StackOverflow https://stackoverflow.com/questions/1505646

Question

I have to make a recommendation to management regarding whether or not we should spend the extra money to purchase new computers with Intel i7 CPUs (i7 950s) or whether we should buy Intel Core 2 Quad processors (Q9550s or something equivalent.)

Our main task are Microsoft Visual C++ development, thus we are aiming to ensure the best compile and link times for our money.

The i7 systems are $600 more each than the Intel Core 2 Quad systems. The GHz of the CPUs is basically equivalent.

Is that extra money justified in terms of additional compilation/link performance?

Was it helpful?

Solution

I'm going to go for the trite answer and just say "Yes!!!!!"

Pretty sure this is too late for the OP, but for anyone else reading this... don't think that that $600 will be wasted (and it should be getting smaller as time goes by as well), the core i7 will own the Core 2 Quad.
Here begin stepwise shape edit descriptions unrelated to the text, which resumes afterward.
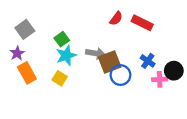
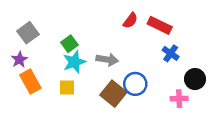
blue cross: (148, 61) -> (171, 53), moved
brown square: (110, 62) -> (113, 94), moved, turned -30
yellow square: (60, 78) -> (67, 88), turned -32
pink cross: (160, 79) -> (179, 99), moved

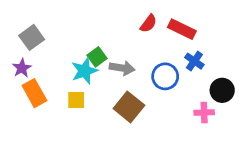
green square: (69, 44) -> (97, 57), moved
blue circle: (135, 84) -> (165, 76), moved

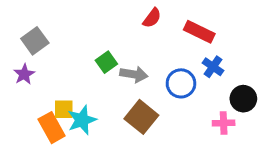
red semicircle: (148, 24) -> (152, 18), moved
cyan star: (84, 71) -> (82, 120), moved
orange rectangle: (34, 93) -> (52, 128), moved
yellow square: (76, 100) -> (64, 109), moved

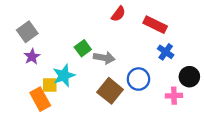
purple star: (24, 74) -> (32, 57), moved
blue circle: (181, 83) -> (138, 79), moved
cyan star: (82, 120) -> (64, 75), moved

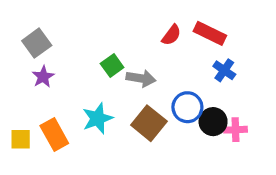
red semicircle: (118, 14) -> (171, 35), moved
cyan star: (64, 75) -> (98, 118), moved
black circle: (189, 77) -> (213, 122), moved
yellow square: (50, 85) -> (21, 139), moved

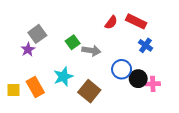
gray square: (37, 43) -> (37, 34), moved
brown square: (149, 123) -> (89, 91), moved

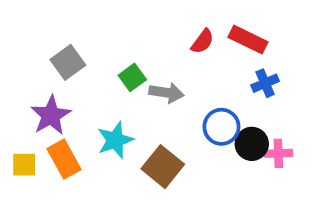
blue cross: (145, 45) -> (265, 83), turned 32
purple star: (28, 50) -> (51, 115), moved, size x1.5

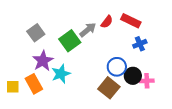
green square: (132, 77) -> (70, 41), size x1.5
gray arrow: (166, 93) -> (88, 30), moved, turned -48
purple star: (51, 115) -> (43, 61), moved
brown square: (163, 167) -> (109, 88), moved

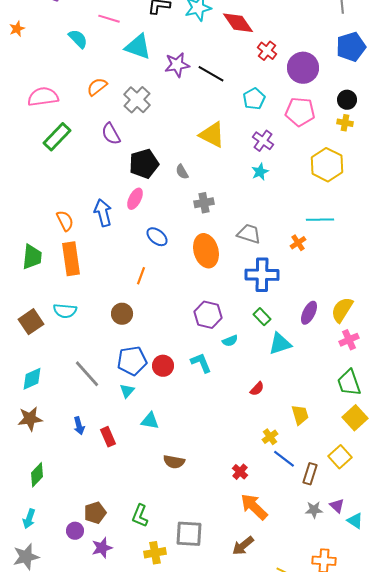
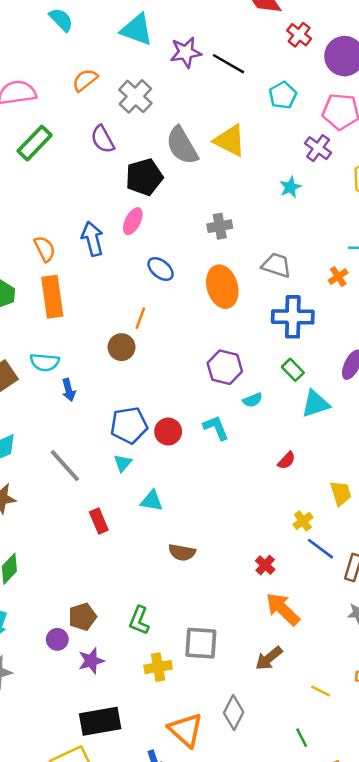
purple cross: (263, 141) -> (318, 148), moved
gray semicircle: (182, 172) -> (182, 146), moved, size x2.0
brown circle: (122, 314) -> (122, 347), moved
gray line: (87, 374) -> (65, 466), moved
blue arrow: (79, 426) -> (69, 390), moved

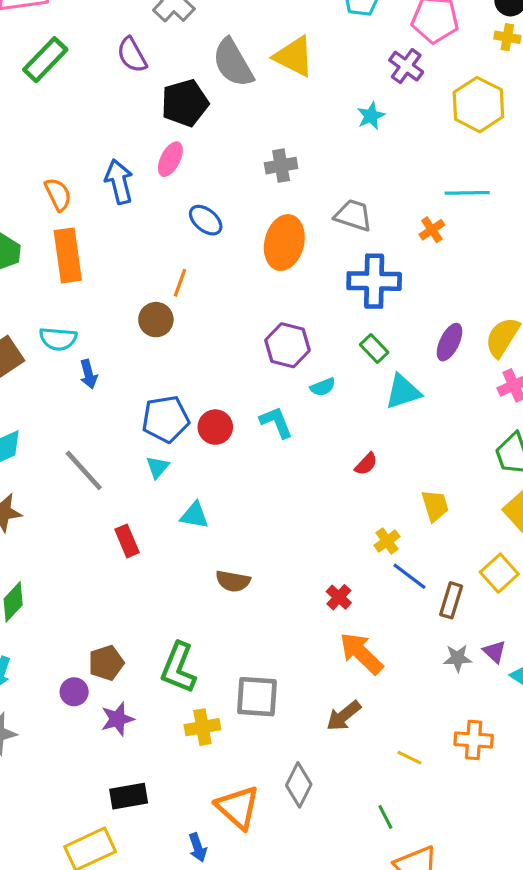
orange ellipse: (222, 287) -> (284, 243), turned 30
green L-shape: (139, 620) -> (178, 668), size x1.4
black rectangle: (100, 721) -> (129, 796), size x0.7

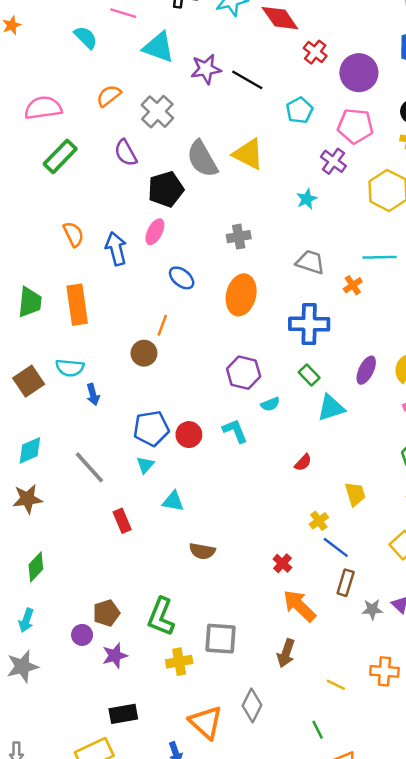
orange semicircle: (58, 194) -> (74, 234), moved
gray trapezoid: (353, 215) -> (310, 262), moved
brown rectangle: (451, 600) -> (346, 583), moved
brown arrow: (344, 716) -> (286, 653), turned -32

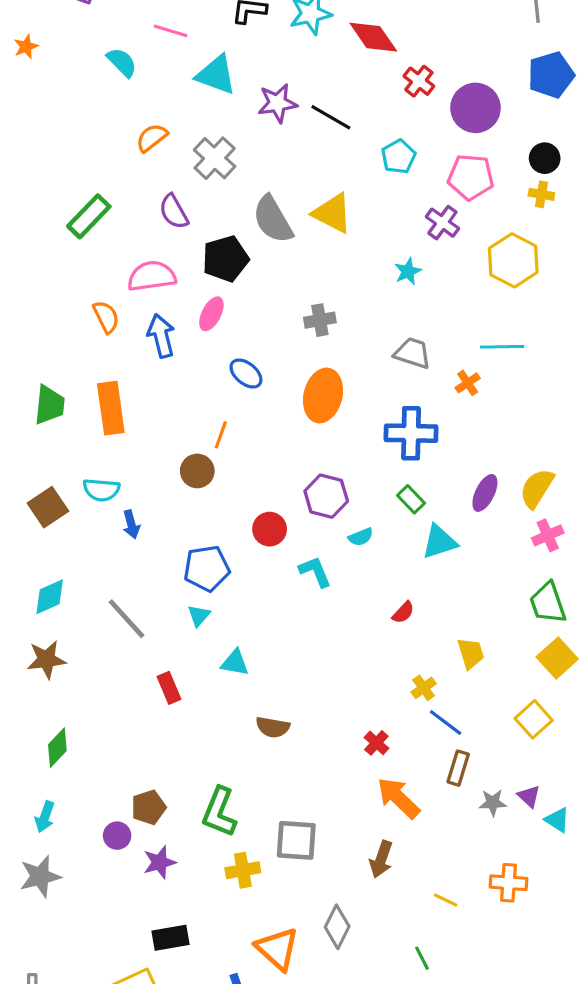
pink semicircle: (43, 108) -> (152, 276), moved
red circle: (189, 435) -> (270, 529), moved

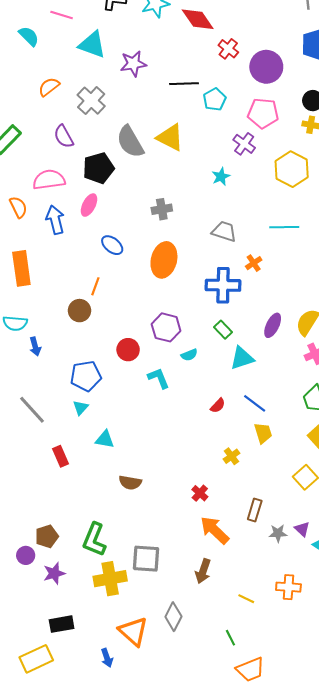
black line: (331, 117) -> (184, 84), moved, turned -32
orange cross: (468, 383) -> (254, 263), moved
blue line: (446, 722) -> (255, 403), moved
yellow cross: (243, 870) -> (110, 579), size x1.4

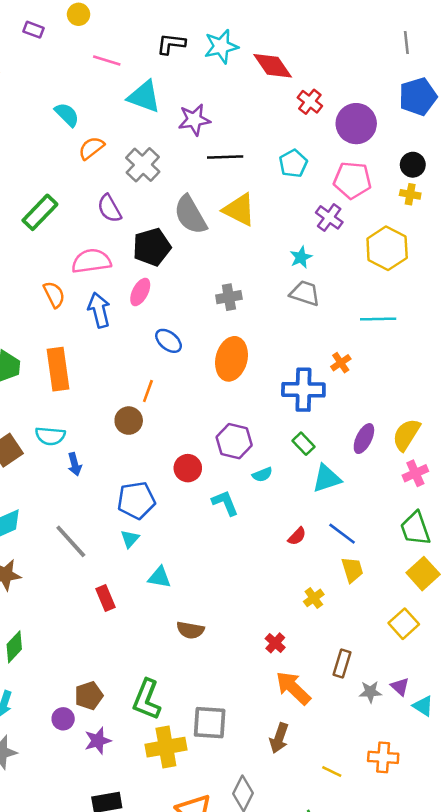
cyan semicircle: (29, 36) -> (67, 115), moved
black line: (184, 84) -> (225, 157), moved
gray trapezoid: (224, 231) -> (305, 293), moved

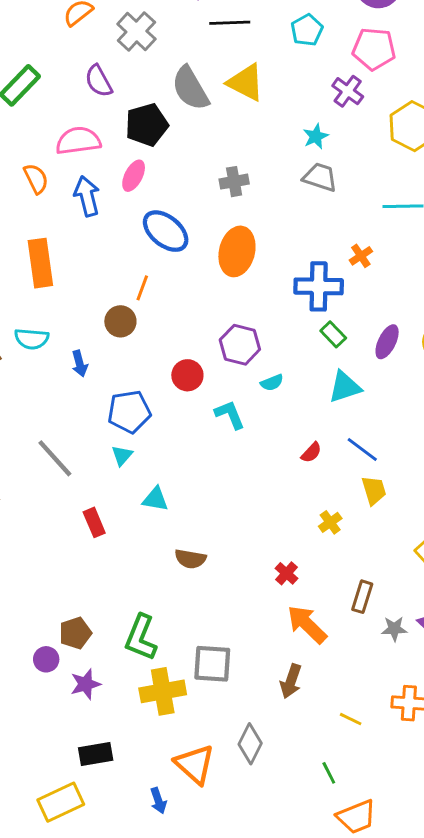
blue ellipse: (168, 341) -> (166, 231), size x1.5
green rectangle: (303, 444) -> (333, 334), moved
blue arrow: (75, 464) -> (80, 364), moved

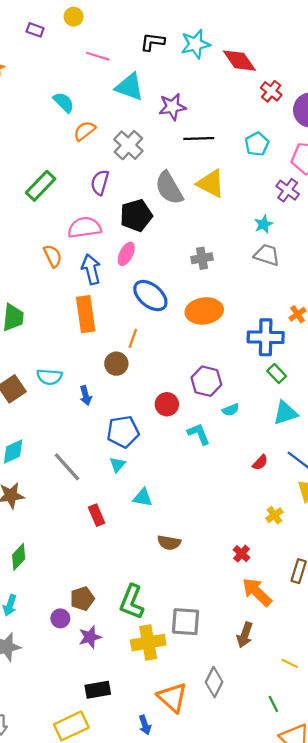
purple semicircle: (99, 81) -> (100, 182), turned 45
orange ellipse: (237, 251) -> (204, 311), turned 68
orange rectangle: (40, 263) -> (86, 314), moved

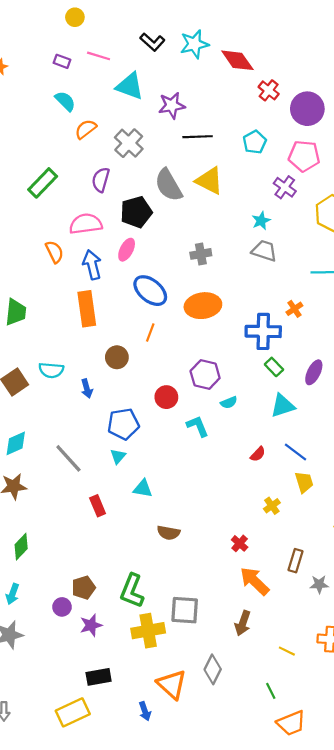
purple rectangle: (35, 30) -> (62, 61), moved
black L-shape: (153, 42) -> (152, 42), turned -145
orange line: (133, 338) -> (150, 333), moved

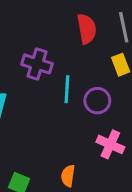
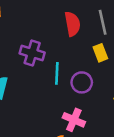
pink cross: (110, 144) -> (74, 120), moved

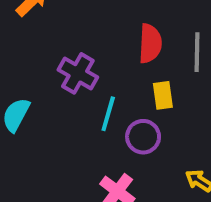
yellow rectangle: (100, 53) -> (163, 95), moved

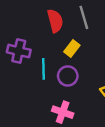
yellow rectangle: (163, 95) -> (72, 49), turned 63

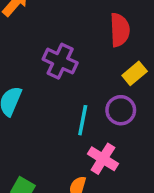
cyan line: (43, 69) -> (83, 120), moved

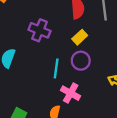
yellow rectangle: (135, 73) -> (80, 37), moved

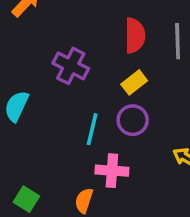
pink cross: (71, 93) -> (112, 171), turned -30

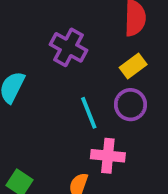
cyan line: (92, 129) -> (89, 113), turned -36

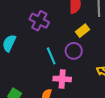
yellow rectangle: (133, 66) -> (83, 31), moved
I've had both and have seen my compile times drop from about 27 min to 11 min.

Core i7 all the way!

OTHER TIPS

We tested i7 systems where I work, and had major stability problems on all of them.

Core 2 Quad will give you the biggest bang for the buck, but going with dual quad core Xeons will give you the biggest bang.

Any way you go, stick as much RAM in the machines as you can, and setup a fast RAID 1 array in the machine with high quality drives, both for a bit higher speed and data integrity. Normal drives are fine, SSD drives are still spotty in terms of performance; a lot of the good deals you see on SSDs are for drives that are slower than standard magnetic HDDs.

Compiles that would use all cores are probably disk bound anyway. Go for the Core 2 Quad and you'll be happy for years to come.

added from comments:

If you have $600 to spare, get a nice SSD for the code OR the libraries, you'll get a very decent compile time speed increase from that.

While my answer is definitely to late for you maybe someone else is reading it. If you develop multithreaded software then always go for the highest number of cores.

It's not really for your day to day work but the more cores the better you can test scalability and the more likely is it to run into race conditions and deadlocks on your developer machine.

I would better buy 2xi7 with 8+8 thread and 2GHz then a 3,2GHz quad core - both cost the same.